And I’m not just saying that because of it’s name or because the price tag falls under the $20 mark.
And I’m not saying that because it knocks me out enough that I barely hear the howling and scuffling and skidding and hairball hurling, and scrapping and patty-caking and whatever else it is these freakish hellions are doing while I am trying so desperately to sleep.

But also because

it tastes really good.

Wine aficionados may beg differ. I don’t know and I don’t care.

I don’t actually even know how these things work. They sniff, they swirl, they inspect the legs and go on about fruity, smoky, woody somethings and notes and what-have-yous.

I open. I smell. I sip. I like.

Or, I hate it and I spit it out.

Or… I hate it and drink it anyway because honestly,

are lively sharp notes of overripe fruit and battery acid with a crisp sauerkrautish finish, (Wonderful with poached chicken, or paired with Chevre) not worth the esophagus burn if it means a sudden burst of unwarranted self-confidence, an impromptu dance party with the dogs, and sleeping through your pain, fears, and heartbreak, even if only for just one night?

But the bonus here is, that La Vespa is none of those things. La Vespa is a dry, full-bodied and fruity red with a complex and intense nose. I taste blackberry or currants or cherry even, and something woody and almost like a soft pipe tobacco. On the palate, it has fleshy tannins, and a broad texture.

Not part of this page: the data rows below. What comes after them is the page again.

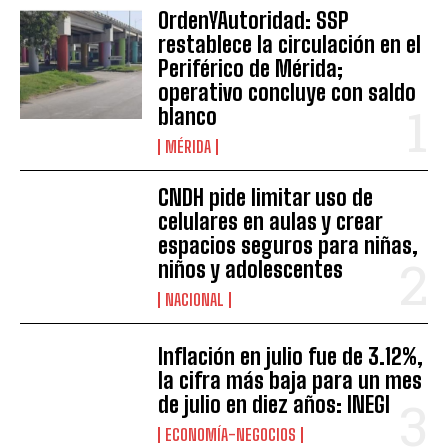
OrdenYAutoridad: SSP
restablece la circulación en el
Periférico de Mérida;
operativo concluye con saldo
blanco
MÉRIDA
CNDH pide limitar uso de
celulares en aulas y crear
espacios seguros para niñas,
niños y adolescentes
NACIONAL
Inflación en julio fue de 3.12%,
la cifra más baja para un mes
de julio en diez años: INEGI
ECONOMÍA-NEGOCIOS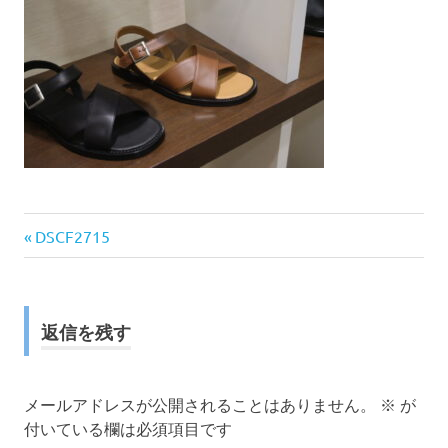
前
投
DSCF2715
の
稿
記
事:
ナ
返信を残す
ビ
ゲ
メールアドレスが公開されることはありません。
※
が
付いている欄は必須項目です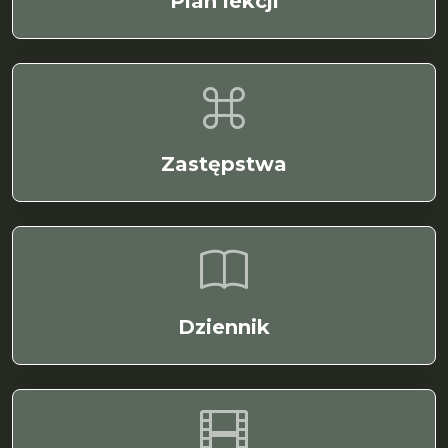
Plan lekcji
Zastępstwa
Dziennik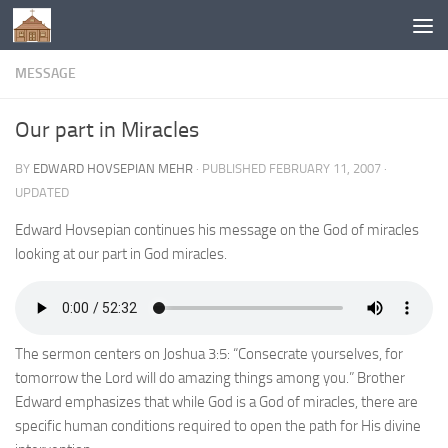
Below content
MESSAGE
Our part in Miracles
BY
EDWARD HOVSEPIAN MEHR
· PUBLISHED
FEBRUARY 11, 2007
·
UPDATED
Edward Hovsepian continues his message on the God of miracles
looking at our part in God miracles.
The sermon centers on Joshua 3:5: “Consecrate yourselves, for
tomorrow the Lord will do amazing things among you.” Brother
Edward emphasizes that while God is a God of miracles, there are
specific human conditions required to open the path for His divine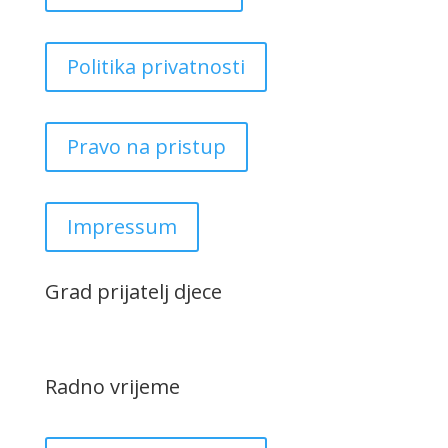
Politika privatnosti
Pravo na pristup
Impressum
Grad prijatelj djece
Radno vrijeme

Don’t believe me? even ask

BANDOL20 – ” Fruité, notes de cassis. Vin à l’attaque fruitée avec des tanins assez gouleyants. Pas très structuré mais d’une bonne générosité. Quelques notes de mie de pain. La finale est sur le fruit avec juste un peu de bois. ”

or

Larseman – “Mycket bättre än vad jag minns förra gången. Kryddig (lagerblad, vitpeppar?) doft, körsbärskärnor, lite mandel, ganska mycket fat (läder) utan att vara påträngande. Medelfyllig, fina tanniner, medelstram, bra längd med ett syrligt slut.”

Buy it. Drink it. Love it.

Or buy it for me. I’ll drink it and (subsequently) love you.

Speaking of the future kitchen mats/fur bikinis that I affectionately refer to as “the cats”, I hate their guts. Each and every single one of their tennis racket & Violin string making guts.

And if what’s-her-name doesn’t come home soon, if ever, I’m going to sell them all for wine money.

So if any of you see the drunken carefree sea-tart on the beach this week, feel free to pass that message on. And while you’re at it. Tell her that I am also going to paint her car pink with sparkles.
And then I’m going to empty and rent out her closet.

To myself.

And I’m going to pay myself with cats.

Which I will then sell. For more wine money.